Aber das leuchtet doch ein, hm? Ästhetische Erfahrungen und Debatten über das Erlebte
können für künstlerische Wege recht fruchtbar sei. Das schließt eben auch die
Betrachtung cineastischer Kunstwerke ein. Die Stadt Gleisdorf bot uns einen angemessenen
Arbeitsraum mit entsprechendem Equipment, so daß wir uns nicht um einen TV-Bildschirm
drängen mußten. Wir waren zusammengekommen, um uns Marcel Carnés Epos "Kinder des Olymp"
anzusehen. Und um es unmißverständlich darzulegen:
Das Picknick fand nicht vor oder nach dem dreistündigen Film statt,
sondern währenddessen ... die ganze Zeit. Na freilich geht das! Bei etwas
Achtsamkeit in den Bewegungen verträgt sich sowas problemlos mit der laufenden
Filmvorführung. Das fast buddhistische Konzentrationsgebot (still sitzen, aufpassen, sich
ganz EINER Sache widmen) kann durchaus gelegentlich suspendiert werden.
Der bürgerliche Kulturkanon ist da strenger, doch wenn wir unter uns sind, darf die
Krawatte eben gelockert werden. Die nächste Station wird Luchino Viscontis Drama "Rocco und seine Brüder"
(1960) gewidmet sein. (Achtung! Ein Drama ist nicht unbedingt eine Tragödie, es kann auch
eine Komödie sein; aber dieses Drama ist unterm Strich dann doch eine Tragödie.)
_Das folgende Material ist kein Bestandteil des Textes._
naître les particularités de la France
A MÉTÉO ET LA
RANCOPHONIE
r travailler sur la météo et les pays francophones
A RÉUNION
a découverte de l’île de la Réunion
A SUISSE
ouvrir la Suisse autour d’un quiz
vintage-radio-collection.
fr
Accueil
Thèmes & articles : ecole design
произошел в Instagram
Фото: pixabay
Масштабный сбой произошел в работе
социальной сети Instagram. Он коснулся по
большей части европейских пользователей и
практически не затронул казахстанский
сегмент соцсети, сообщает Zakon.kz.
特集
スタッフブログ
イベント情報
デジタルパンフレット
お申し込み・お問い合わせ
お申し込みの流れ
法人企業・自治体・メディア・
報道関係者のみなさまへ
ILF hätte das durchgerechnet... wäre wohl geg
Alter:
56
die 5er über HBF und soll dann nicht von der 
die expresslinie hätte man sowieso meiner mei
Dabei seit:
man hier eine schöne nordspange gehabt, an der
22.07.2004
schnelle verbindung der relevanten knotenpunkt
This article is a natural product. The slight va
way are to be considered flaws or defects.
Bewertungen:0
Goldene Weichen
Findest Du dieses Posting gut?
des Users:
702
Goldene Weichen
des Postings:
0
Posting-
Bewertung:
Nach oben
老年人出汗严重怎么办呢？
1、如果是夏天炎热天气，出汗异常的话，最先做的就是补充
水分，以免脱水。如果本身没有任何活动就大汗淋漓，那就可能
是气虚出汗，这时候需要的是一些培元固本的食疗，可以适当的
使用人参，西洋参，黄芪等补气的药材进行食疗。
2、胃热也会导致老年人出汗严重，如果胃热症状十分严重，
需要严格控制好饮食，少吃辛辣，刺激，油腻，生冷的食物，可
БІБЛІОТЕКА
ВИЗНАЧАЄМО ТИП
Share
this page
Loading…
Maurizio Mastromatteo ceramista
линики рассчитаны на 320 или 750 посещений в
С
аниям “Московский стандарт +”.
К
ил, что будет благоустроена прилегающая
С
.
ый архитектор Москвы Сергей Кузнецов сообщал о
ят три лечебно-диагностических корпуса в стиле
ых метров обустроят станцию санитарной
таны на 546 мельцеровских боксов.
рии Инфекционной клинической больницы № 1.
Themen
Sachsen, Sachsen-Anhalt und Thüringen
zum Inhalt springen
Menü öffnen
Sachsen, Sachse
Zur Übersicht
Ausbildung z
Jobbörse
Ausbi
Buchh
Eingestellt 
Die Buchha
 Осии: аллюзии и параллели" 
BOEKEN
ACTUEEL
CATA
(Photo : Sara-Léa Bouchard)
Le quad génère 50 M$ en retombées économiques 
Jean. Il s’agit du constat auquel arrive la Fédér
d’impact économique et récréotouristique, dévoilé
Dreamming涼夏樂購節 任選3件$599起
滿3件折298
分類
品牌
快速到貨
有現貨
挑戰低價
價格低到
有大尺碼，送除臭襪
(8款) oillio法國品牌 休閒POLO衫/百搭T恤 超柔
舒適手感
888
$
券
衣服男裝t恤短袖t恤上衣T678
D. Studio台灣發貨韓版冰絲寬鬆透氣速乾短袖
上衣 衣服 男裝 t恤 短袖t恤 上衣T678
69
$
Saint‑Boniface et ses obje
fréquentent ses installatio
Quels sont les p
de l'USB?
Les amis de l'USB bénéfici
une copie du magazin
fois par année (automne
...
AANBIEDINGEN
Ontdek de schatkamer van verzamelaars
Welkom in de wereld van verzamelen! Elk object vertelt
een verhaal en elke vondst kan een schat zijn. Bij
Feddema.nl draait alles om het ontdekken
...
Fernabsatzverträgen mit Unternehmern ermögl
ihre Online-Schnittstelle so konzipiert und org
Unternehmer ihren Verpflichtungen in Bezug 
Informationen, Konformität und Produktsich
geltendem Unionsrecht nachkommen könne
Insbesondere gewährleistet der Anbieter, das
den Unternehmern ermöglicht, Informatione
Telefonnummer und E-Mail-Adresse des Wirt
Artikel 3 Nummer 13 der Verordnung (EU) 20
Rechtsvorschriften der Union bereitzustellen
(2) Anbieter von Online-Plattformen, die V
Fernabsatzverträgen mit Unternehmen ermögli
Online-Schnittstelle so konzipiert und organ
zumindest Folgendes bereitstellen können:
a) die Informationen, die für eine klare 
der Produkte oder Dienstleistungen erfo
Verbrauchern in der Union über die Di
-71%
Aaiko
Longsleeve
Neben der soliden Inhaltsarbeit zur Bereicherung unserer ästhetischen und emotionalen
Kompetenzen ist freilich auch Praxisarbeit unverzichtbar. (He! Man muß diesen Abschnitt
nicht ganz so ernst nehmen, gell! Viele von uns tragen gar keine Krawatten. Naja,
eigentlich tragen, soweit ich mich entsinne, alle unter uns keine Krawatten. Was ein
bisserl geschraubt klingt. Ich geb's zu. "Alle unter uns keine..." könnte auch
mit "niemand" ausgedrückt werden.)
Also! Praktische Arbeit! Was man da oben sieht, ist keine Kasimir-Malewitsch-
Paraphrase. Es ist vielmehr die "Blindhängung" von Malerin Herta Tinchon,
welche ihr Set für das Festival "pomale" schon einmal vor Ort überprüfen
wollte, aber mit ihren Bildern noch nicht fertig war. Also hängte sie weiße Leinwände
im passenden Format, um herauszufinden, ob ihr Hängungsplan etwas taugt. (Die richtigen
Motive konnte sie sich dabei ja gut ausmalen! Ha! Ausmalen!)
Man hat nämlich gelegentlich allerhand zu grübeln, wenn eine Vernissage näher
rückt. Wie es auch (von links) Renate Krammer, Linda Maria Schwarz und Elfi Scharf
ergangen sein mag. Das Grübeln rechnen wir forsch dem Genre der "Konzept-Kunst"
zu, auf die Art wird dann sowieso fast alles, was wir tun zur Kunst.
Auch wieder so ein kleiner Scherz. Die Neigung, sich selbst sogar im kleinsten und
banalsten Tun in den Zustand der Kunst einzuschreiben, ist mutmaßlich an der Kategorie
"Gesamtkunstwerk" orientiert, woraus zu folgern wäre: "Ich bin ein
Gesamtkunstwerk!", wie man das etwa von Dieter Bohlen oder anderen Boulevardgrößen
kennt.
Diese Neigung verdankt sich aber eigentlich vergangenen und feudalen Zeiten, wo
"Gottesgnadentum!" waltete. Wie einst der Souverän, der Kaiser, eben ganz
Majestät war, selbst auf dem Topfe sitzend, keine Frage!, muß nach Abschaffung solcher
Majestäten plus Entthronung kirchlicher Autoritäten nun eben "Der Künstler"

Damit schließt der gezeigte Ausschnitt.